アメリカの報道で飛び出した巨人・菅野智之のメジャー挑戦。本人もそれを肯定し、オフにメジャー移籍を目指すことが明らかになった。 ![](https://cdn.findfriends.jp/img.sp.baseball/show_img.php?id=41666&contents_id=p_page_002)
優勝を決めた9月28日の広島戦にも先発。今季は15勝を挙げ、先発陣をけん引した[写真=井沢雄一郎]
「やっぱり向こうでプレーするという気持ちでいる」
10月5日、巨人・菅野智之がメジャー・リーグ挑戦を表明した。アメリカのスポーツ専門局「ESPN」が4日、菅野が今オフ、海外フリーエージェント(FA)権を行使してメジャー移籍を目指す意向だと報じていた。それを受け、菅野は東京ドームでの練習後、報道陣に対応した。
「ジャイアンツでプレーすることも、もちろん素晴らしいことではあります。だけど、やっぱり2020年に行けなかったとき、そういうのはずっと僕の中であったので、そういう決断をしました」
20年に菅野は14勝、勝率.875でタイトルを獲得。チームのリーグ連覇に貢献したが、オフに巨人生え抜き選手では初となるポスティングシステムを申請してメジャー移籍を目論んだ。菅野に対して6球団が正式にオファー。1月1日には自ら渡米して代理人と合流、複数球団と交渉を重ねたが、「いろんな話をする中で、100%、自分で納得できるものではなかったので」と合意せず。期限2分前に最終候補として残った球団のGMへ、巨人残留を伝えた。
当時はコロナ禍の影響で各球団の財政は厳しく、市場の動きは鈍かった。同じ投手では
トレバー・バウアー(当時レッズFA)や
田中将大(当時
ヤンキースFA)らの大物FA選手の去就も未定。ポスティング制度で定められた30日間の交渉期間はあまりにも短かった。
その後、菅野はケガなどの影響もあり21年は6勝、22年は10勝と本領を発揮できず。昨年は4勝8敗、防御率3.36、投球回数もプロ入り最少の77回2/3にとどまり、
阿部慎之助新監督が就任した今季は先発の座が確約されていなかった。だが春季キャンプで順調な仕上がりを見せ、オープン戦で好結果を残す。先発ローテーションの6枠目を勝ち取った。

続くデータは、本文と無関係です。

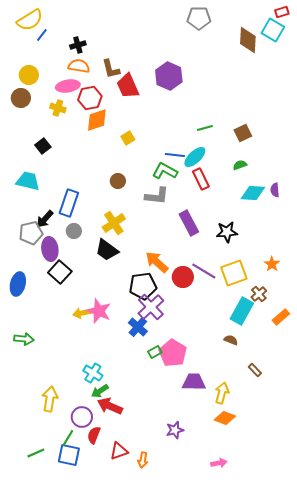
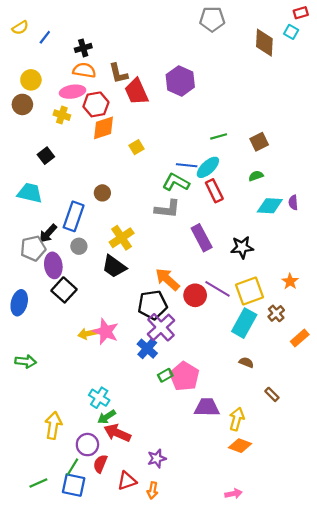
yellow semicircle: (30, 20) -> (20, 28), moved, size x0.6
cyan square: (273, 30) -> (291, 32), size x0.6
brown circle: (118, 181) -> (102, 193), moved
cyan rectangle: (242, 311) -> (244, 323), moved
purple star: (175, 430) -> (157, 458), moved

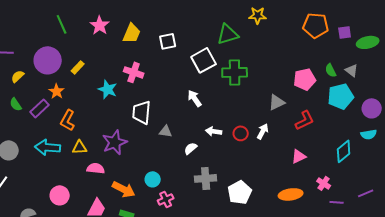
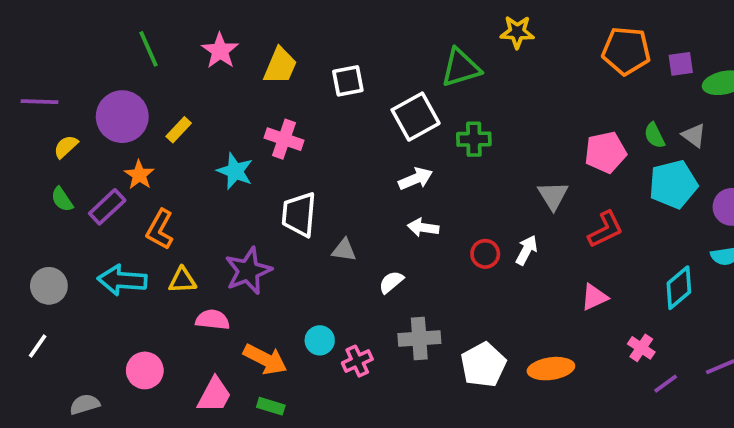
green cross: (235, 72) -> (474, 139), size x0.7
white arrow: (195, 98) -> (416, 179), moved, turned 102
gray triangle: (277, 102) -> (553, 196), turned -36
white arrow: (214, 131) -> (423, 228), moved
orange ellipse: (291, 194) -> (551, 369), moved
pink cross: (166, 199) -> (357, 361), moved
purple line: (337, 202) -> (666, 384), turned -40

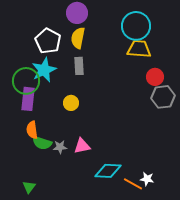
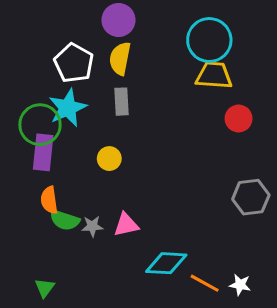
gray hexagon: (163, 97) -> (251, 197), moved
white star: (147, 179) -> (240, 285), moved

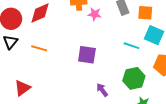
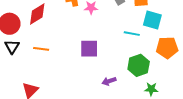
purple arrow: (102, 90) -> (109, 81), turned -64

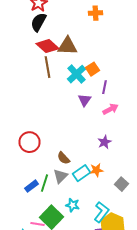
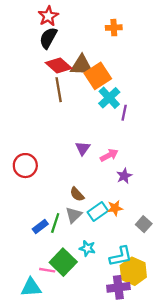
orange square: (92, 69) -> (98, 76), moved, size x1.6
cyan cross: (76, 74) -> (109, 98), moved
purple triangle: (84, 100) -> (83, 148), moved
pink arrow: (110, 109) -> (109, 155), moved
red circle: (30, 142) -> (25, 166), moved
cyan L-shape: (102, 212) -> (121, 256), turned 40

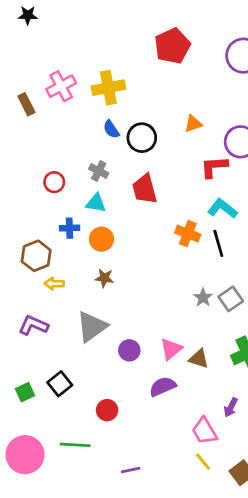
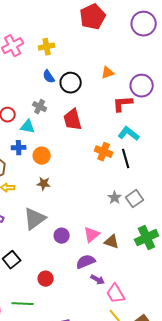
yellow cross: (108, 88) -> (47, 47), size x0.7
cyan triangle: (96, 203) -> (28, 127), moved
purple arrow: (231, 407) -> (98, 280), moved, turned -88

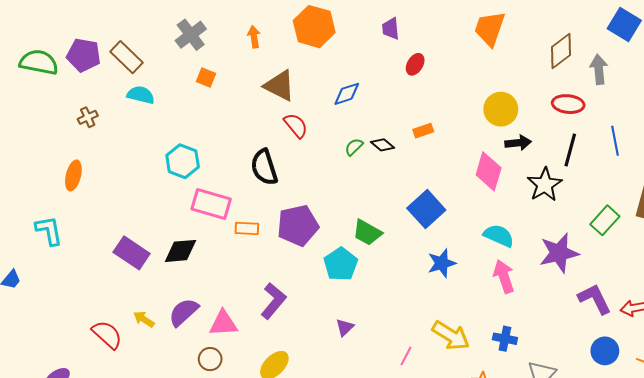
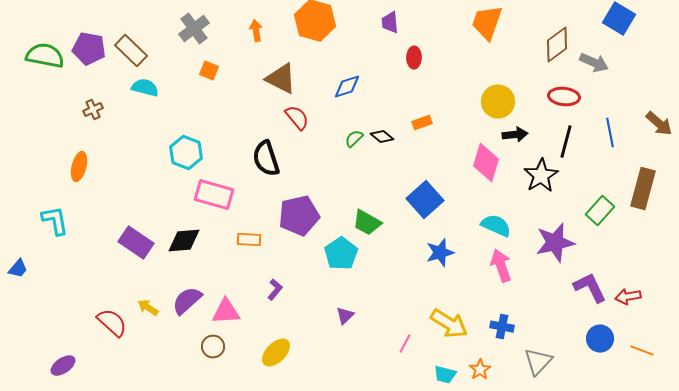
red ellipse: (415, 64) -> (414, 58), turned -30
gray arrow: (599, 69) -> (594, 63), turned 120
orange rectangle: (247, 228) -> (249, 240), moved
purple L-shape: (273, 301) -> (275, 290), size x0.6

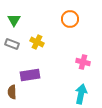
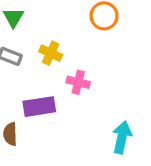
pink cross: (83, 62) -> (78, 82), moved

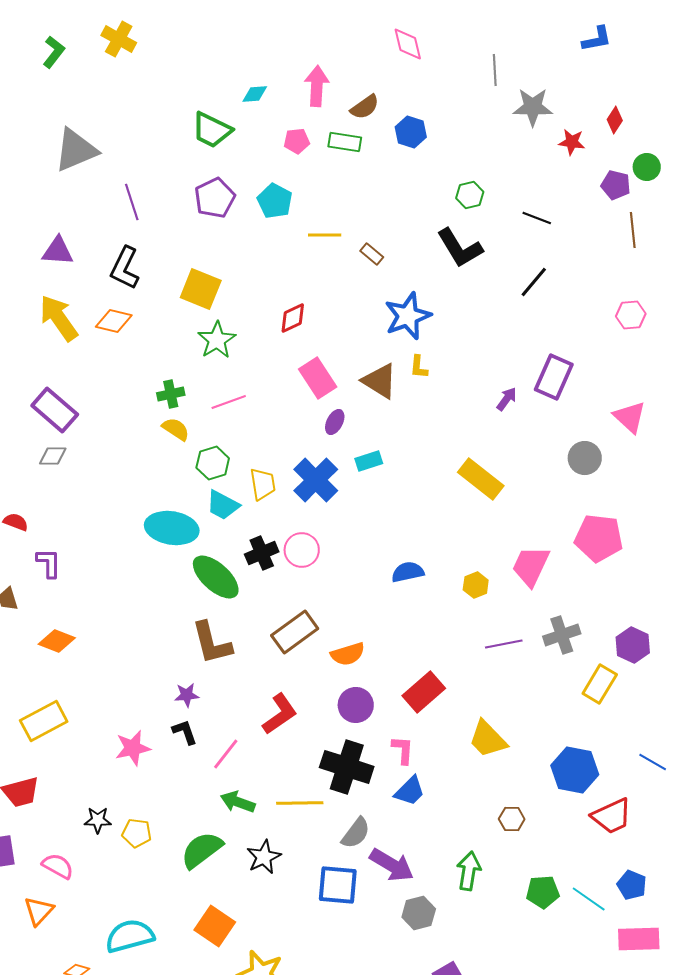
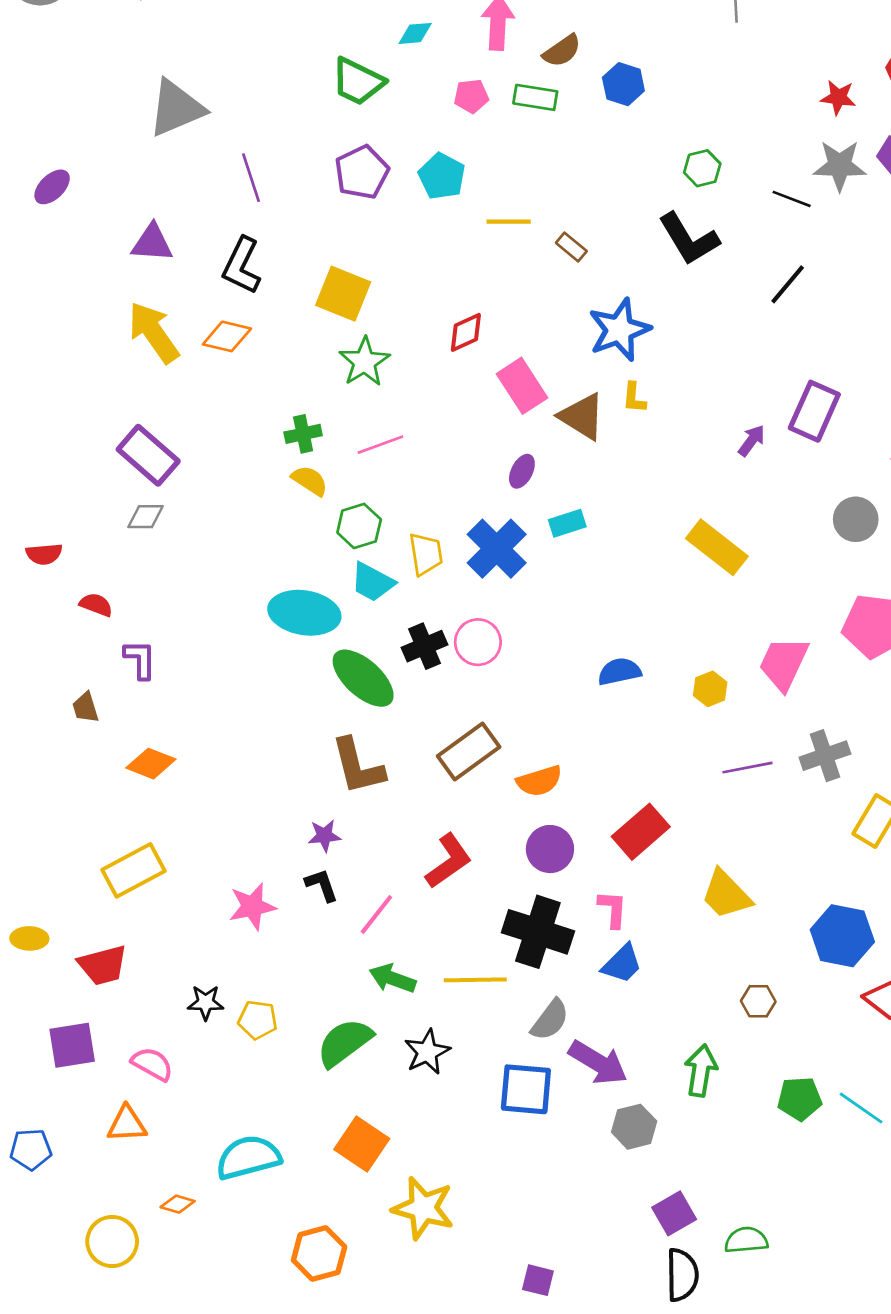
gray star: (533, 107) -> (840, 166), moved
pink rectangle: (318, 378) -> (522, 386), moved
orange triangle: (39, 911) -> (127, 1124), turned 44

直球の平均球速は140キロ台後半と全盛期より落ちているがカットボール、スライダー、フォーク、ツーシーム、カーブを抜群の制球力で操る。今季24試合全登板でバッテリーを組んだ
小林誠司の存在も大きく、絶妙の配球で勝ち星を重ねた。リーグトップの15勝を挙げ、4年ぶりの優勝に貢献。MVP級の活躍を見せた。
吉村禎章編成本部長は「シーズンがすべて終わったあとに話し合いの場を持ちたい。彼の意思を尊重してあげたい。彼のジャイアンツに対する貢献度は私をはじめとして、球団として理解しているつもり」とコメント。メジャー移籍を後押しする見解を示した。ただ、もちろん菅野が現在最もフォーカスしているのはポストシーズンの戦いだ。
「チームにとって大事な時期に(報道が出て)申し訳ない。今はクライマックス(シリーズ)でしっかり勝ち上がり、チームが日本一になることしか考えていません」
2012年以来、12年ぶりの日本シリーズ制覇を置き土産に、メジャーへ羽ばたいていく。